Focus on Observation
Lower-cost services still bring profit
The impact of the new observation codes on hospitals hinges on issues of revenue vs. cost.
"The way payment systems operate today, hospitals can't maximize revenue by admitting patients who would be better off transferred to observation," says Louis Graff, MD, director of emergency medicine at New Britain (CT) Hospital. "They must operate cost-effectively." If a hospital provides a lower-cost service and gets less from payers, it can still show a profitable bottom line.
"It wouldn't be good for hospitals if they kept getting paid less and less and their true costs stayed the same, but facilities are restructuring and learning how to do things more cost-effectively," says Graff. "For example, 70% of our surgery is moving to the outpatient setting. Fifteen years ago, hardly any outpatient surgery was done." It's when institutions stagnate and try to preserve their traditional systems that they lose money on their Medicare patients and their capitated contracts.
Failure to diagnose may lead to malpractice
When physicians use traditional methods for patients with critical presentations - admission or discharge - diagnostic accuracy comes into question. Failure to diagnose is a significant source of malpractice actions. With observation programs, clinical performance improves and fewer serious diagnoses are missed. Five percent of chest pain patients with acute myocardial infarction (AMI) and 12% to 44% of abdominal pain patients with acute appendicitis are not identified on initial emergency department evaluation.
Critical diagnostic syndromes such as chest and abdominal pain can be evaluated more accurately and cost-effectively in an observation unit than in traditional venues, says Graff.
Typically, after an observation period of eight to 10 hours, 80% of patients can be discharged.1 Serious disease that requires hospitalization can be identified In the remaining 20%. Observation beds are more than 50% cheaper than inpatient beds when both are used for evaluation.
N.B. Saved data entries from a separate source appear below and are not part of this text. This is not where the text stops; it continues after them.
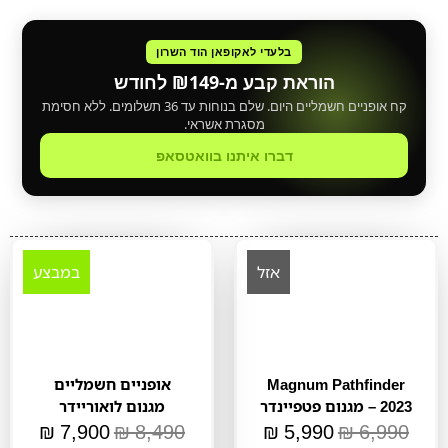
בלעדי לאקופאן הוד השרון
הוראת קבע מ-₪149 לחודש
קח אופניים חשמליים היום. שלם בנוחות עד 36 תשלומים. ללא חסימת
מסגרת אשראי.
דברו איתנו בוואטסאפ
אזל
במבצע
Magnum Pathfinder
אופניים חשמליים
2023 – מגנום פטפיינדר
מגנום לואוריידר
₪
7,900
₪
8,490
₪
5,990
₪
6,990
Studies have shown that the true cost of doing a rule-out-AMI in an observation unit is half of what it is in the hospital. The hospital is paid less, but the hospital's costs are lower as well. If you put a chest pain patient in the hospital, it takes an average of three days to do a DRG 143, and half the patients admitted with chest pain are found to have nothing wrong with them. Charges run about $5,000 to $6,000, and true costs run about $3,000. The DRG might be $2,000, so the hospital loses money on those admitted cases.
A recent study out of Chicago's Cook County Hospital tested the hypothesis that selected asthma patients could avoid an inpatient stay by undergoing an intensive treatment protocol of up to 12 hours in an "emergency diagnostic and treatment" or observation unit.2 Two hundred patients who failed to respond to therapy in the emergency department were either placed in observation or admitted. Those placed in observation had clinical outcomes equivalent to those of the inpatients. Overall costs were lower, there was greater patient satisfaction, and the quality of life improved. The mean cost per patient in the observation group was $1,203; that of the admitted group was $2,247.
1. Graff LG. Observation units in the emergency department. Critical Decisions in Emergency Medicine 1995; 10:7-10.
2. McDermott MF, Murphy DG, Zalenski RJ, et al. A comparison between emergency diagnostic and treatment unit and inpatient care in the management of acute asthma. Arch Intern Med 1997; 157:2,055-2,062.